Recorded data

• • •

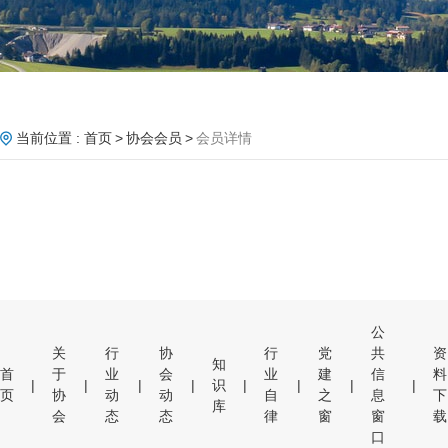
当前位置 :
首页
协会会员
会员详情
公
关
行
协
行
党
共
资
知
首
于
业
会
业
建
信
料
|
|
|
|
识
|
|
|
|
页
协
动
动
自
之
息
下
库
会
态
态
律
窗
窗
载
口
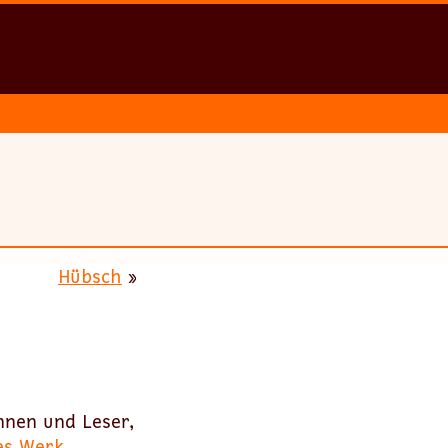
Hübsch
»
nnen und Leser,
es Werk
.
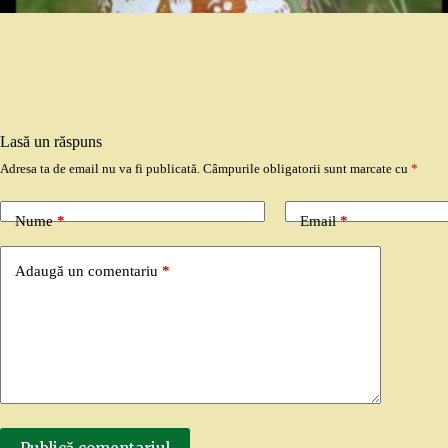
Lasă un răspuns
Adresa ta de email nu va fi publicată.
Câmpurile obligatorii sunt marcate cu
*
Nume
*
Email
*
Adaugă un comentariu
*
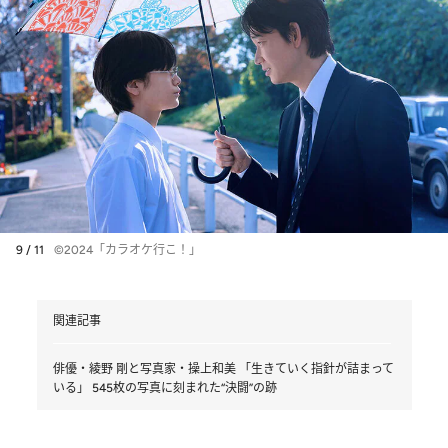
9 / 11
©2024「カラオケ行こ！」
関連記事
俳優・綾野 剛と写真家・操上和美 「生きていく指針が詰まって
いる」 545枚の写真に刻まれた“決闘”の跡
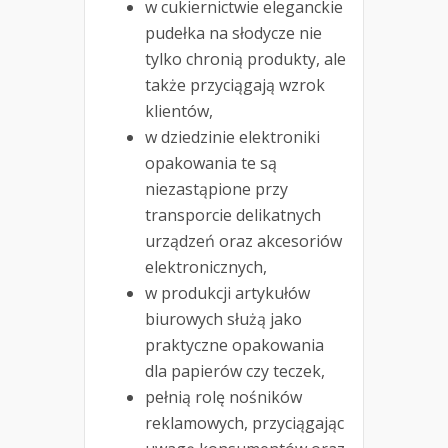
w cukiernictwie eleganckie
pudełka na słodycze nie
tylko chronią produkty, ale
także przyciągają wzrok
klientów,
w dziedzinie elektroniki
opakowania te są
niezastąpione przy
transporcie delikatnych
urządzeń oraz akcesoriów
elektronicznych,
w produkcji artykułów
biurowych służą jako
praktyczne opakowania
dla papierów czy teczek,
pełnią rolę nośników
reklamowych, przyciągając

• • •

What to work on
For the word "opakowania", show every line of the entries that holds it.

Written answer
opakowania te są
praktyczne opakowania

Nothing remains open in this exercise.